Virtual inertia emulation through virtual synchronous generator based superconducting magnetic energy storage in modern power system

Abstract

Recently, renewable energy sources (RESs) have been integrated into modern power systems using power electronic converters, which have null inertia properties. The main issue for this integration is the total inertia of the power system will be decreased, and the system stability will be prone to collapse. So, it is urgent to save a source for virtual synchrotrons generator (VSG) to compensate for the reduction in conventional sources and keep on the frequency and voltage stability. The main idea of VSG needs an energy storage system (ESS) with converters to emulate virtual inertia like the dynamics of traditional synchronous generators.
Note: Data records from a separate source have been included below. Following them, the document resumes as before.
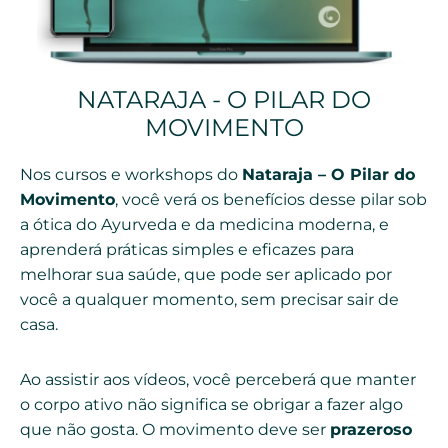
NATARAJA - O PILAR DO
MOVIMENTO
Nos cursos e workshops do
Nataraja – O Pilar do
Movimento
, você verá os benefícios desse pilar sob
a ótica do Ayurveda e da medicina moderna, e
aprenderá práticas simples e eficazes para
melhorar sua saúde, que pode ser aplicado por
você a qualquer momento, sem precisar sair de
casa.
Ao assistir aos vídeos, você perceberá que manter
o corpo ativo não significa se obrigar a fazer algo
que não gosta. O movimento deve ser
prazeroso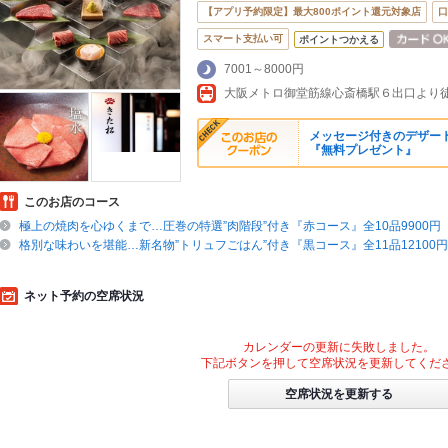
【アプリ予約限定】最大800ポイント還元対象店
口
スマート支払い可
ポイントつかえる
7001～8000円
大阪メトロ御堂筋線心斎橋駅６出口より徒
メッセージ付きのデザー
『無料プレゼント』
このお店のコース
極上の焼肉を心ゆくまで…圧巻の特選”肉階段”付き『赤コース』全10品9900円
格別な味わいを堪能…新名物”トリュフごはん”付き『黒コース』全11品12100円
ネット予約の空席状況
カレンダーの更新に失敗しました。
下記ボタンを押して空席状況を更新してくだ
空席状況を更新する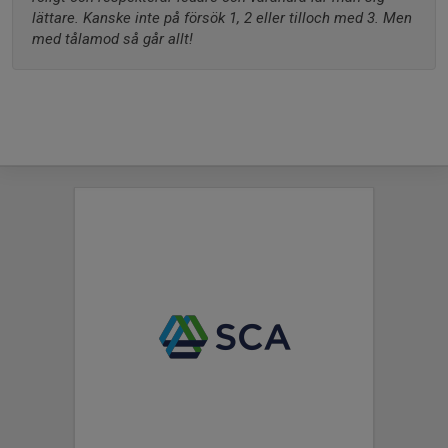
lättare. Kanske inte på försök 1, 2 eller tilloch med 3. Men 
med tålamod så går allt!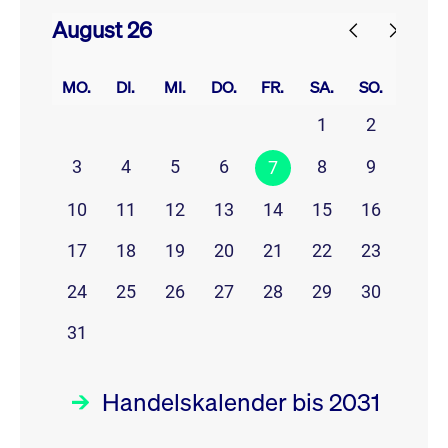
August 26
prev
next
MO.
DI.
MI.
DO.
FR.
SA.
SO.
1
2
3
4
5
6
8
9
7
10
11
12
13
14
15
16
17
18
19
20
21
22
23
24
25
26
27
28
29
30
31
Handelskalender bis 2031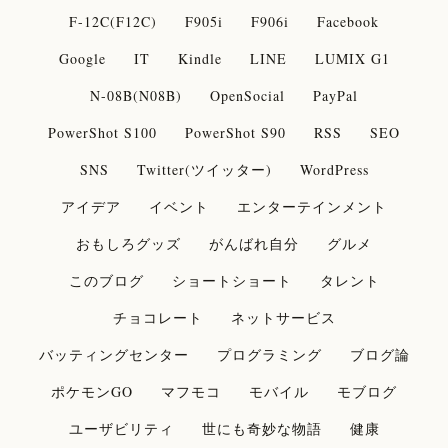
F-12C(F12C)
F905i
F906i
Facebook
Google
IT
Kindle
LINE
LUMIX G1
N-08B(N08B)
OpenSocial
PayPal
PowerShot S100
PowerShot S90
RSS
SEO
SNS
Twitter(ツイッター)
WordPress
アイデア
イベント
エンターテインメント
おもしろグッズ
がんばれ自分
グルメ
このブログ
ショートショート
タレント
チョコレート
ネットサービス
バッティングセンター
プログラミング
ブログ論
ポケモンGO
マフモコ
モバイル
モブログ
ユーザビリティ
世にも奇妙な物語
健康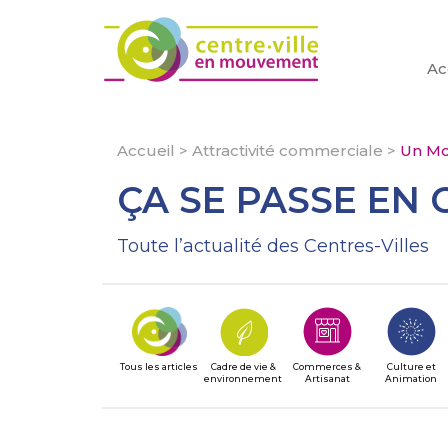
Ac
Accueil
>
Attractivité commerciale
>
Un Mo
ÇA SE PASSE EN 
Toute l’actualité des Centres-Villes
Tous les articles
Cadre de vie &
Commerces &
Culture et
environnement
Artisanat
Animation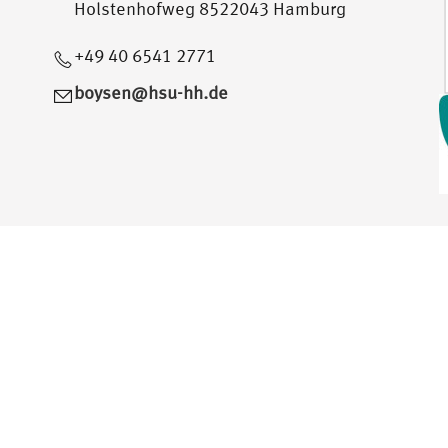
Holstenhofweg 8522043 Hamburg
+49 40 6541 2771
boysen@hsu-hh.de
Therefore, this paper proposes a VSG accompanied by superconducting magnetic energy storage (SMES), that has a fast response compared to other ESS. The proposed method feeds the modern power system with inertia during unpredictable events and improves the frequency and voltage response. The command active power of the SMES system is computed according to the state of the frequency deviation in the VSG model with a PI-controller, considering the virtual inertia and damping factors. Meanwhile, reactive power control is achieved by Voltage control. The obtained results based on MATLAB/Simulink prove the effectiveness of the proposed method to support the modern power system with inertia and improving the transient and steady-state behavior of frequency and voltage.